Chiamiamola pure impropriamente Pirellinopoli, dal nome dell’edificio di Milano attorno al cui ampliamento per sei anni si è svolta una guerra fatta di vari ingredienti: burocratici, politici e persino legislativi, con un tentativo fallito di darle una soluzione in Parlamento. La vicenda infine è esplosa giudiziariamente, mediaticamente e politicamente nel millesimo giorno della permanenza di Giorgia Meloni a Palazzo Chigi, per cui si è risolta in una partecipazione alla festa della premier e, più in generale, del centrodestra. Paradossale, incredibile, “allucinante”- come ha detto il sindaco di Milano Beppe Sala apprendendo dai giornali e non dalla Procura di essere indagato come lui, con un’altra ventina di persone fra cui sei sotto richiesta di arresti domiciliari – ma fattualmente vero.

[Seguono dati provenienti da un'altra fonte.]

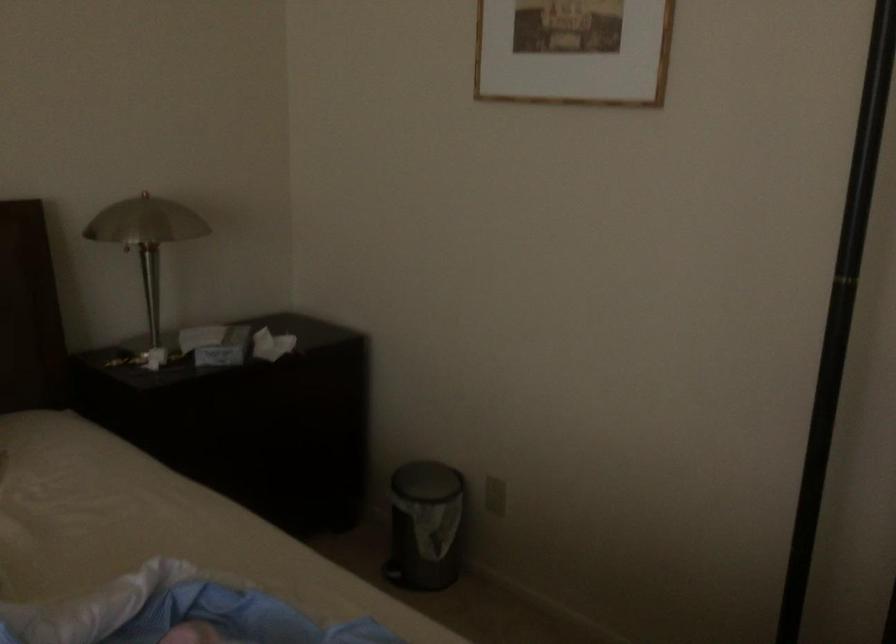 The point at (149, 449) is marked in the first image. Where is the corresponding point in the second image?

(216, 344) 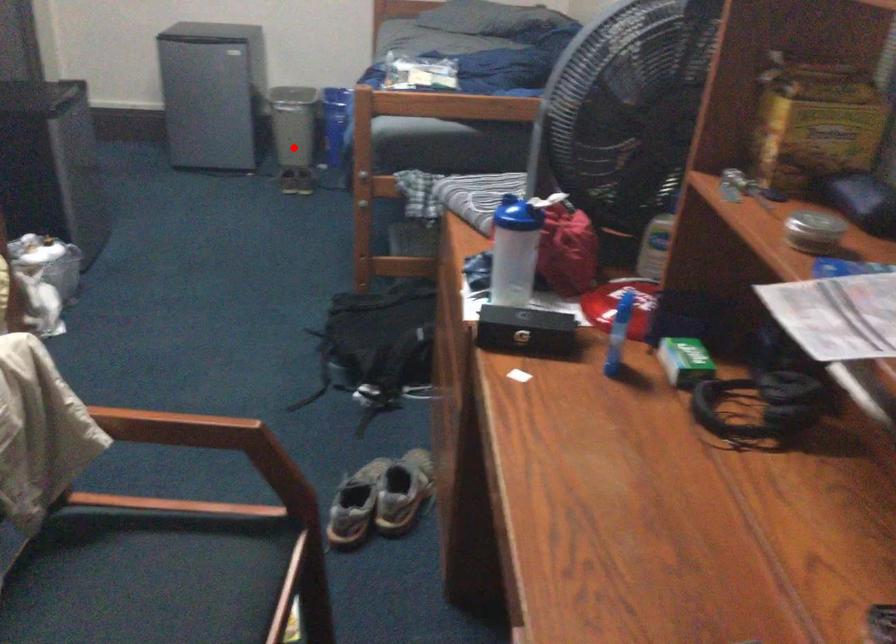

Per quanto non sottoposto anche lui, almeno sinora, alla richiesta degli arresti domiciliari, Sala è quello destinato a pagare di più per Pirellinopoli per il semplice fatto che era quello che aveva ed ha politicamente da perdere di più a livello politico per gli obiettivi che si era proposti. O si era lasciato attribuire nella previsione della scadenza del suo secondo mandato di sindaco, cui non può seguirne un terzo consecutivo. Avrebbe potuto invece seguire, prima di questa vicenda apparentemente urbanistica, la sua partecipazione alla gara a federatore dell’alternativa al centrodestra nelle elezioni del 2027 per il rinnovo del Parlamento.

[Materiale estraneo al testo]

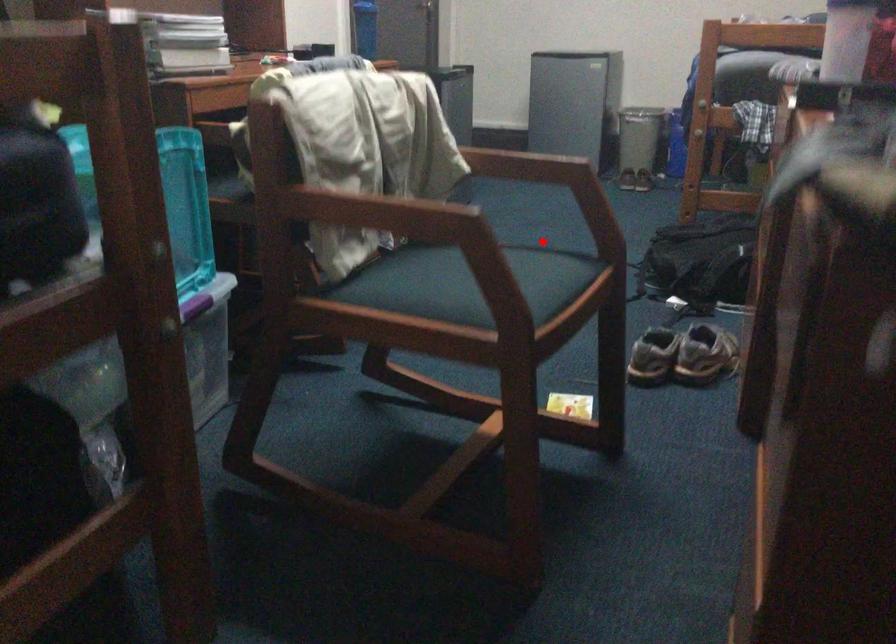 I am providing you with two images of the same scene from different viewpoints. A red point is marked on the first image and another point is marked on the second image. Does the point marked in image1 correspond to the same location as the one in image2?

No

La sua corsa è finita qui, come si diceva e credo si dica ancora nelle selezioni di miss Italia. Più che la richiesta di dimissioni da sindaco levatesi dall’interno del centrodestra, dove il garantismo si prende forse troppe licenze, vale contro Sala e la sua corsa alla leadership di un centrosinistra pur improbabilmente esteso abbastanza per diventare competitivo, il muro levato da Giuseppe Conte: l’ex presidente del Consiglio e presidente per ora solo del MoVimento 5 Stelle, che celebra adesso, credo senza allegria, i 1500 giorni trascorsi dalla perdita di Palazzo Chigi. Dove a sostituirlo fu chiamato Mario Draghi dal tuttora presidente della Repubblica Sergio Mattarella.

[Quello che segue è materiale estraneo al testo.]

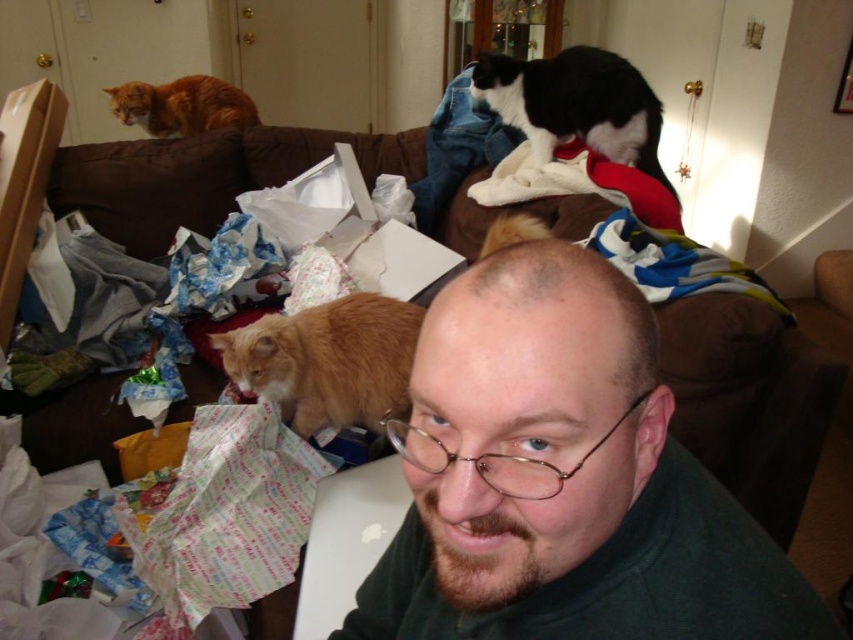 Question: Which object appears farthest from the camera in this image?

Choices:
 (A) orange fur cat at lower left
 (B) green matte shirt at center
 (C) brown fabric couch at center

Answer: (C)

Question: Does green matte shirt at center have a larger size compared to orange fur cat at upper left?

Choices:
 (A) no
 (B) yes

Answer: (B)

Question: Can you confirm if green matte shirt at center is bigger than black and white fur at upper center?

Choices:
 (A) no
 (B) yes

Answer: (A)

Question: Which is nearer to the brown fabric couch at center?

Choices:
 (A) black and white fur at upper center
 (B) orange fur cat at upper left
 (C) orange fur cat at lower left

Answer: (B)

Question: Does orange fur cat at lower left appear on the left side of black and white fur at upper center?

Choices:
 (A) yes
 (B) no

Answer: (A)

Question: Which object is the farthest from the black and white fur at upper center?

Choices:
 (A) orange fur cat at upper left
 (B) brown fabric couch at center
 (C) green matte shirt at center

Answer: (C)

Conte ha gridato che sul piano morale non guarda in faccia nessuno, e tanto meno gli fa sconti. A cominciare da Sala, che fra i vari inconvenienti ha anche quello – si potrebbe scherzare – di essere chiamato Beppe come Grillo. E di essergli anche notoriamente amico, forse persino solidale nella disavventura della sostanziale defenestrazione da garante o dal “più elevato” del movimento fondato praticamente in piazza, fra grida e insulti, dopo avere inutilmente tentato di scalare addirittura il Pd all’indomani delle dimissioni a sorpresa del suo primo segretario Walter Veltroni. Era l’estate, come questa, del 2009. Il segretario della sezione piddina di Arzachena, sulla Costa Smeralda, aveva anche incassato la quota di iscrizione di Grillo al partito, non so se rilasciandogli pure la tessera, comunque costretto poi a restituire l’una e riprendersi l’altra su ordine del reggente nazionale del Pd. Che era Dario Franceschini.